Document sentiment classification using bag-of-words in Python

For online Python training registration, click here !

Sentiment classification is a type of machine learning methods, and a subfield of natural language processing (NLP). It is a kind of supervised machine learning task. With classification algorithms, such as logistic regression model, text data can be trained with respect to their labels, e.g. positive and negative.

The main procedure of a sentiment classification implementation contains the following jobs:

Raw text data are cleaned and preprocessed, in which the unwanted tags are removed.
Text are tokenized into word or token and a tfidf matrix is created.
Machine learning model applied on the tokenized matrix.

In the following example, we show how to perform a sentiment classification task to movie review data from IMDB.

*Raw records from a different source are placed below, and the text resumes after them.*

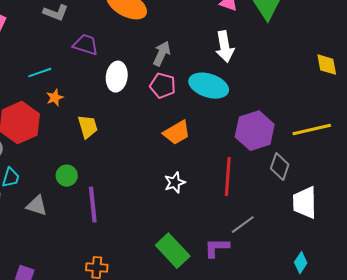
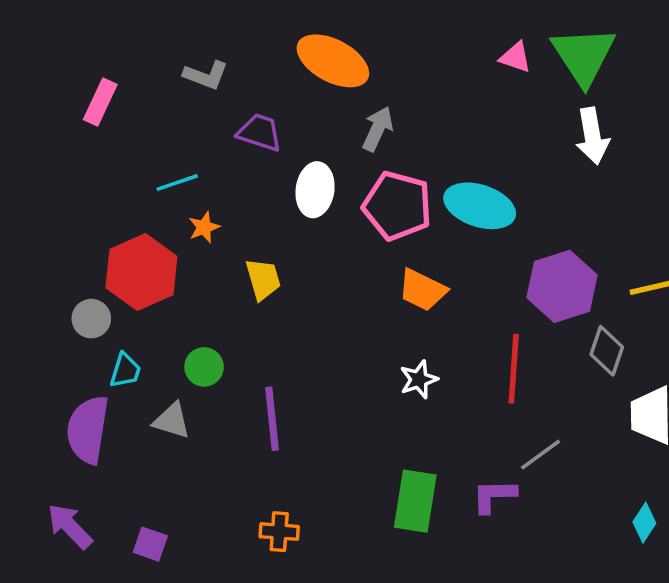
white arrow: (225, 47) -> (592, 136), moved
gray arrow: (162, 54) -> (378, 129), moved
pink pentagon: (163, 86) -> (397, 206), size x1.5
orange trapezoid: (177, 133) -> (422, 290), turned 56
green circle: (67, 176) -> (204, 367), moved
green rectangle: (173, 251) -> (415, 501), turned 52

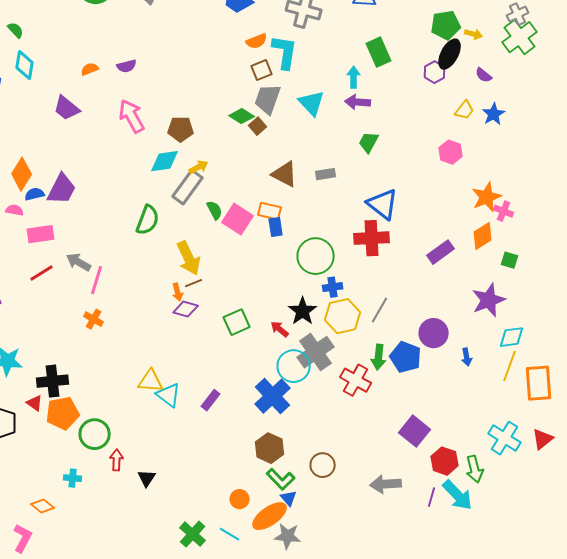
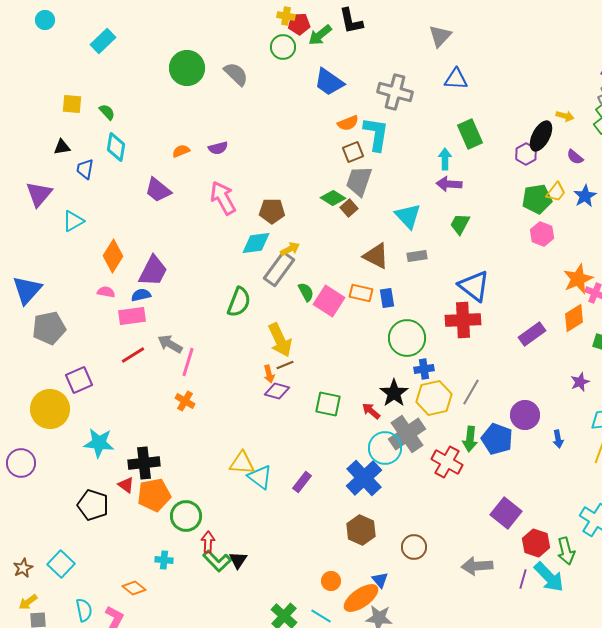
green pentagon: (446, 25) -> (537, 199), moved
cyan triangle: (312, 103) -> (408, 216), moved
blue semicircle: (35, 194) -> (141, 295), moved
blue rectangle: (276, 227) -> (387, 298), moved
purple star: (489, 300) -> (580, 382), size x0.6
green square: (237, 322) -> (328, 404), turned 36
green L-shape: (281, 479) -> (217, 561), moved

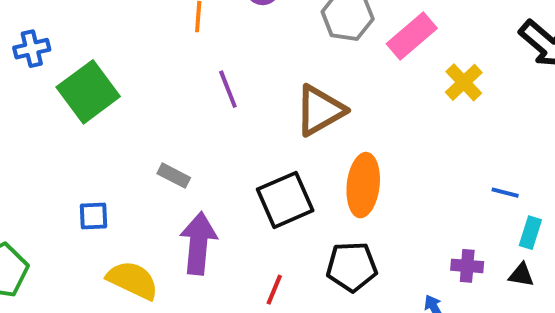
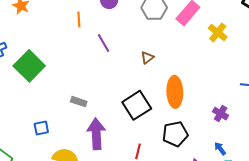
purple line: (228, 89) -> (104, 43), moved
brown triangle: (320, 110) -> (147, 58), size x0.5
purple cross: (467, 266) -> (221, 114), moved, turned 35

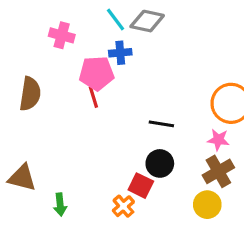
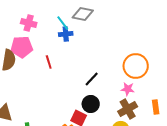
cyan line: (115, 19) -> (63, 23), moved
pink pentagon: (97, 73) -> (22, 47), moved
black line: (161, 124) -> (92, 79), turned -56

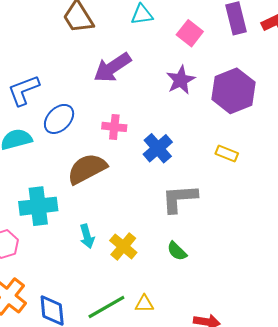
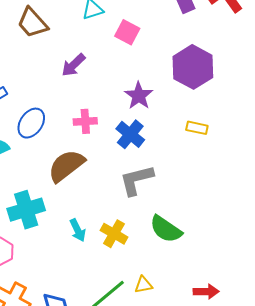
pink square: (190, 33) -> (127, 32), moved
purple arrow: (112, 68) -> (73, 65), size x0.7
purple star: (181, 80) -> (139, 96), moved
gray L-shape: (179, 198) -> (136, 180), moved
green semicircle: (177, 251) -> (166, 229), size x1.6

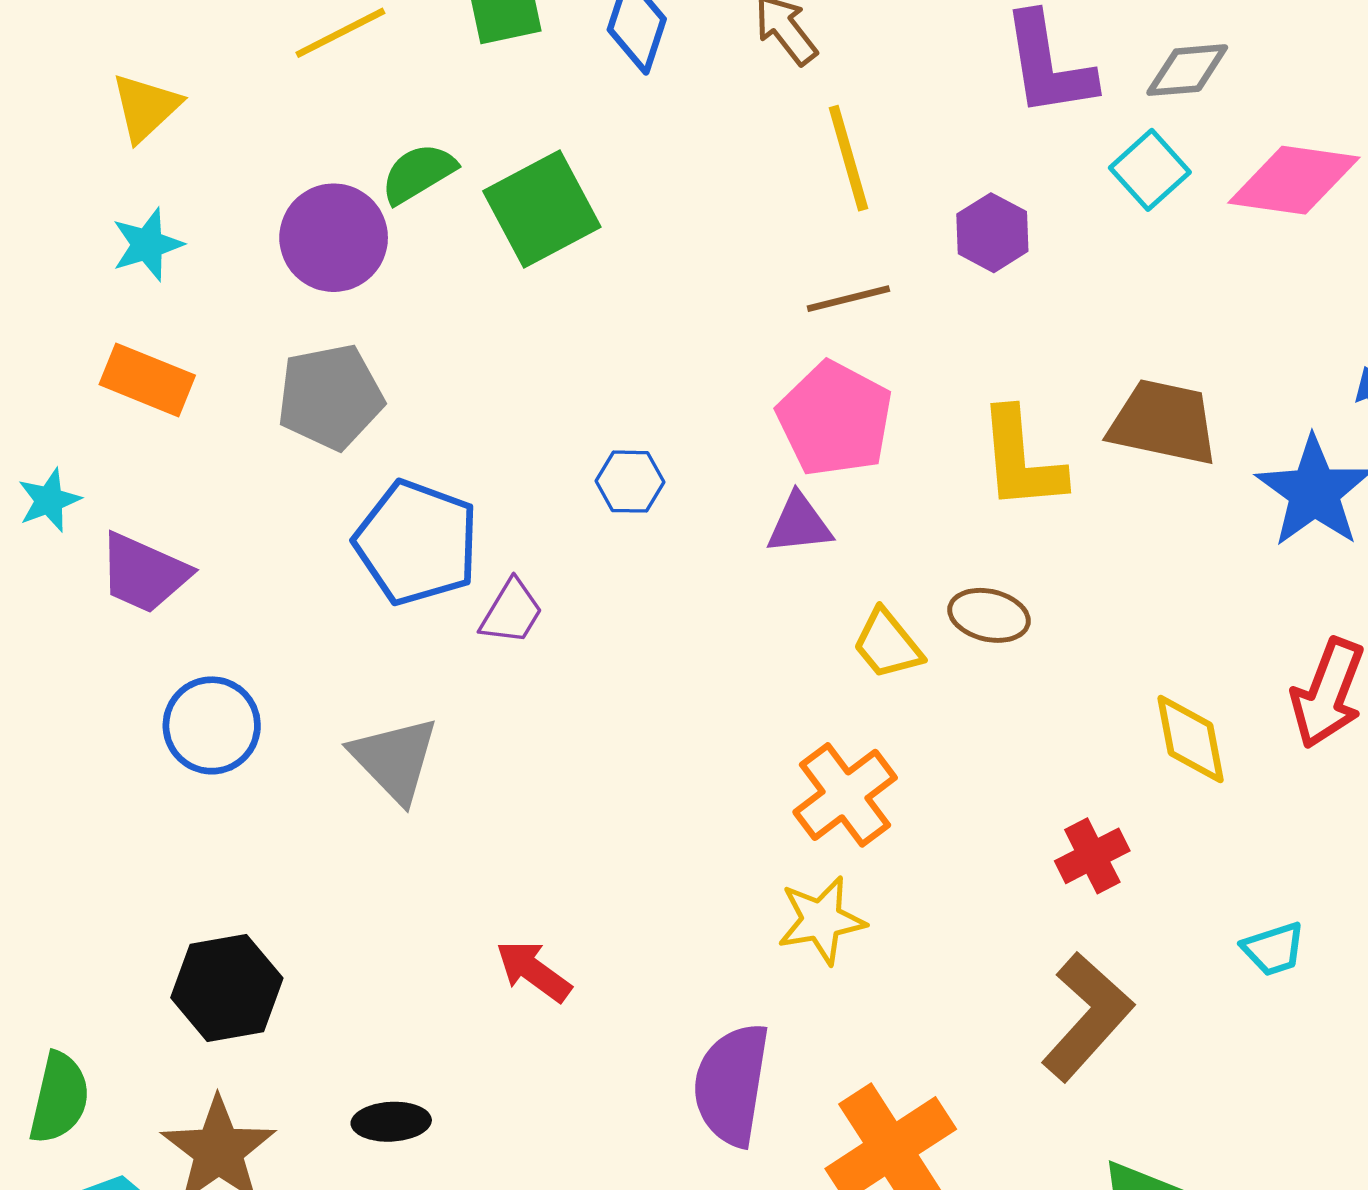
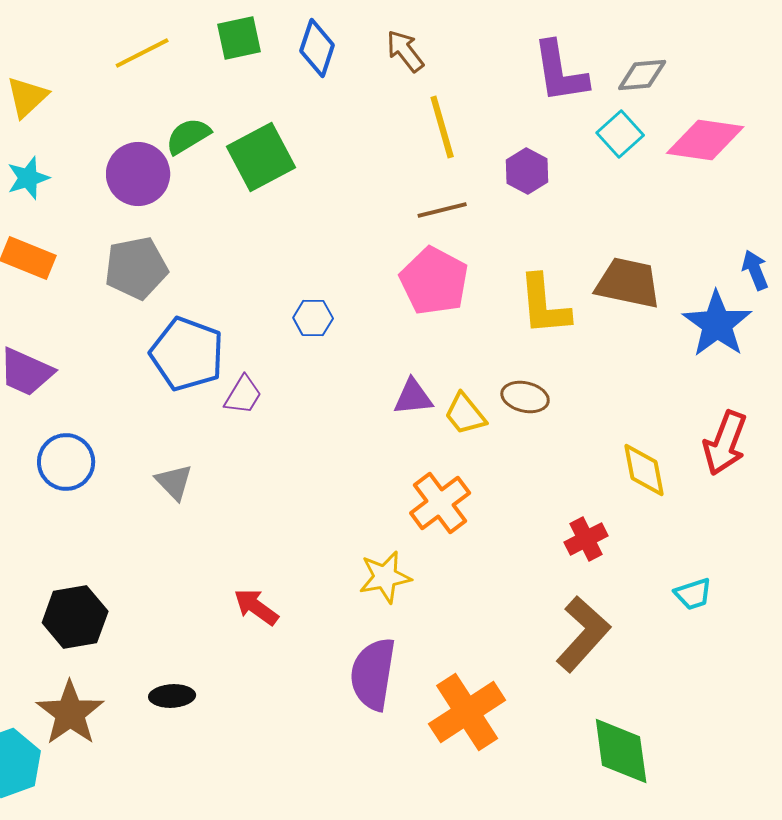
purple triangle: (799, 524) -> (413, 397), moved
gray triangle: (395, 759) -> (174, 482), size x0.7
yellow star: (821, 920) -> (385, 577), moved

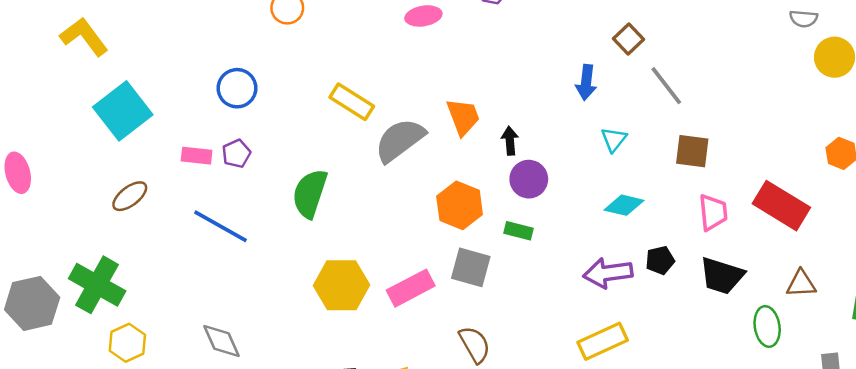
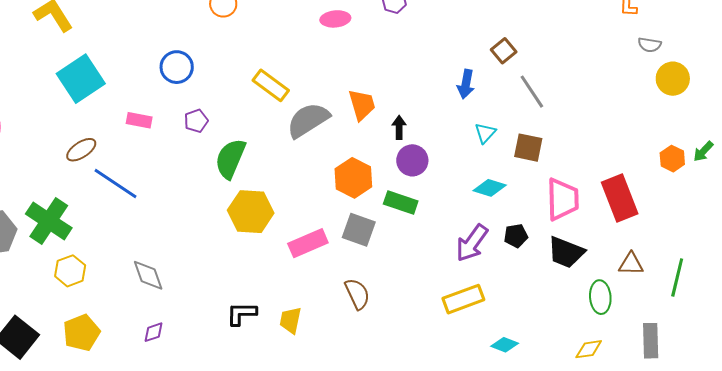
brown square: (692, 151) -> (528, 148), moved
purple pentagon: (236, 154) -> (196, 121), moved
red rectangle: (781, 206) -> (620, 198), turned 33
pink trapezoid: (713, 212) -> (563, 199), size x1.4
blue line: (221, 226) -> (115, 183), moved
green rectangle: (519, 231) -> (401, 202), size x1.4
purple arrow: (608, 273) -> (472, 243), turned -51
yellow hexagon: (342, 285) -> (251, 212), moved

After data is downloaded and extracted, we load it into Python working session.

basepath = 'aclImdb'

labels = {'pos': 1, 'neg': 0}
pbar = pyprind.ProgBar(50000, stream=sys.stdout)
df = pd.DataFrame()

for s in ('test', 'train'):
    for l in ('pos', 'neg'):
        path = os.path.join(basepath, s, l)
        for file in sorted(os.listdir(path)):
            with open(os.path.join(path, file), 
                      'r', encoding='utf-8') as infile:
                txt = infile.read()
            df = pd.concat([df, pd.DataFrame([txt, labels[l]]).transpose()], 
                           ignore_index=True)
            pbar.update()

Then we can show the data contents after rows of data frame is shuffled.

df.columns = ['review', 'sentiment']
np.random.seed(0)
df = df.reindex(np.random.permutation(df.index))
df.head(3)
df.shape

Following code is for tfidf creation, and preprocessing raw text data, where we removed html tags and keep emoticons in the text. Several functions associated with tokenizer and stop words are created also.


tfidf = TfidfTransformer(use_idf=True, norm=None, smooth_idf=True)
def preprocessor(text):
    text = re.sub('<[^>]*>', '', text)
    emoticons = re.findall('(?::|;|=)(?:-)?(?:\)|\(|D|P)',
                           text)
    text = (re.sub('[\W]+', ' ', text.lower()) +
            ' '.join(emoticons).replace('-', ''))
    return text
df['review'] = df['review'].apply(preprocessor)
porter = PorterStemmer()

def tokenizer(text):
    return text.split()
def tokenizer_porter(text):
    return [porter.stem(word) for word in text.split()]
nltk.download('stopwords')
stop = stopwords.words('english')

Next we can train the data, using logistic regression. The best performance in terms of hyperparameter combination search is carried out with grid search.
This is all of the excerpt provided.